Um, rating your own reading is totally allowed, Stuart. YOU'RE A PUBLISHED AUTHOR!!! For God's sakes, you should be allowed to do cartwheels in whipped cream and Swedish Fish and get an Olympic 10.

(I am /wee/ little bit hyped on sugar, don't mind me.)

7:23 PM  
Blogger McKoala said...

I suspect you're being a bit harsh. Now, when it comes to the top of the head, do you have hair on it? That gains you a point. Visible dandruff loses you a point. If you've thought far enough ahead to shave an interesting pattern or the title of you book into your hair, gain a hundred points.

6:05 AM  
Blogger freddie said...

If you've thought far enough ahead to shave an interesting pattern or the title of you book into your hair, gain a hundred points.

LOL!! Never let an advertising opportunity go to waste!

8:41 AM  
Blogger Chumplet - Sandra Cormier said...

Every artist is his biggest critic, even when most of the work (the writing) is done.

When I finish a painting, I find too many flaws in it, but the client seems to love it. Go figure.
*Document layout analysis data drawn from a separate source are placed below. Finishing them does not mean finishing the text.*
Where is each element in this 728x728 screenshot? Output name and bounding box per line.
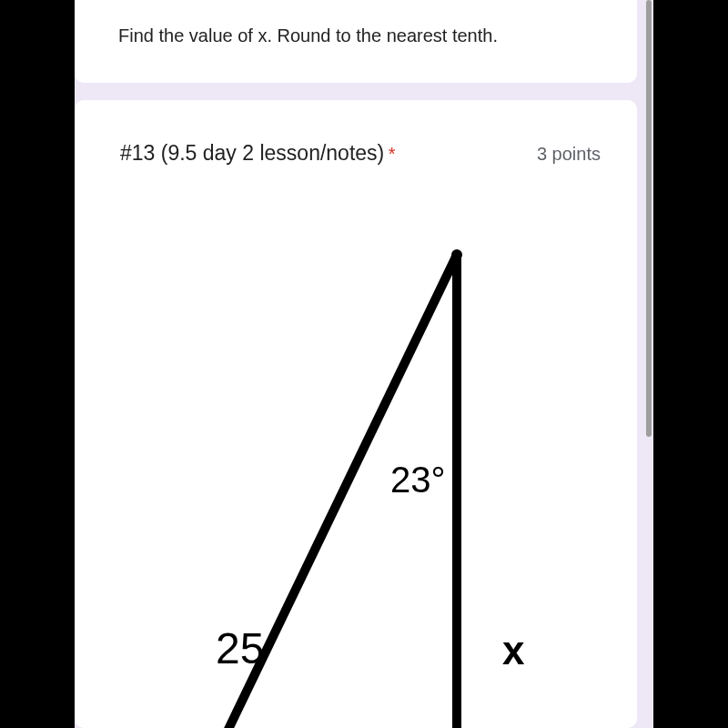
scrollbar[interactable] bbox=[646, 0, 652, 437]
question-title: #13 (9.5 day 2 lesson/notes) * bbox=[120, 141, 396, 166]
angle-label: 23° bbox=[390, 460, 446, 500]
question-header: #13 (9.5 day 2 lesson/notes) * 3 points bbox=[120, 141, 601, 166]
required-asterisk: * bbox=[389, 144, 396, 164]
triangle-diagram: 23° 25 x bbox=[75, 205, 637, 728]
app-viewport: Find the value of x. Round to the neares… bbox=[75, 0, 653, 728]
side-label-25: 25 bbox=[216, 623, 264, 673]
question-card: #13 (9.5 day 2 lesson/notes) * 3 points … bbox=[75, 100, 637, 728]
question-title-text: #13 (9.5 day 2 lesson/notes) bbox=[120, 141, 384, 165]
points-label: 3 points bbox=[537, 144, 601, 165]
side-label-x: x bbox=[502, 628, 524, 673]
instruction-card: Find the value of x. Round to the neares… bbox=[75, 0, 637, 83]
instruction-text: Find the value of x. Round to the neares… bbox=[118, 25, 610, 46]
I did a reading from the Bible at my brother's wedding in front of 300 people. A few practice rounds, a couple of glances at the audience and some inflection of the voice, and I think I pulled it off.

I only hope I can do it when I read my own stuff!

What scares me the most is the question period afterward.

3:47 AM  
Blogger Ello said...

I bet you were awesome! You are too hard on yourself!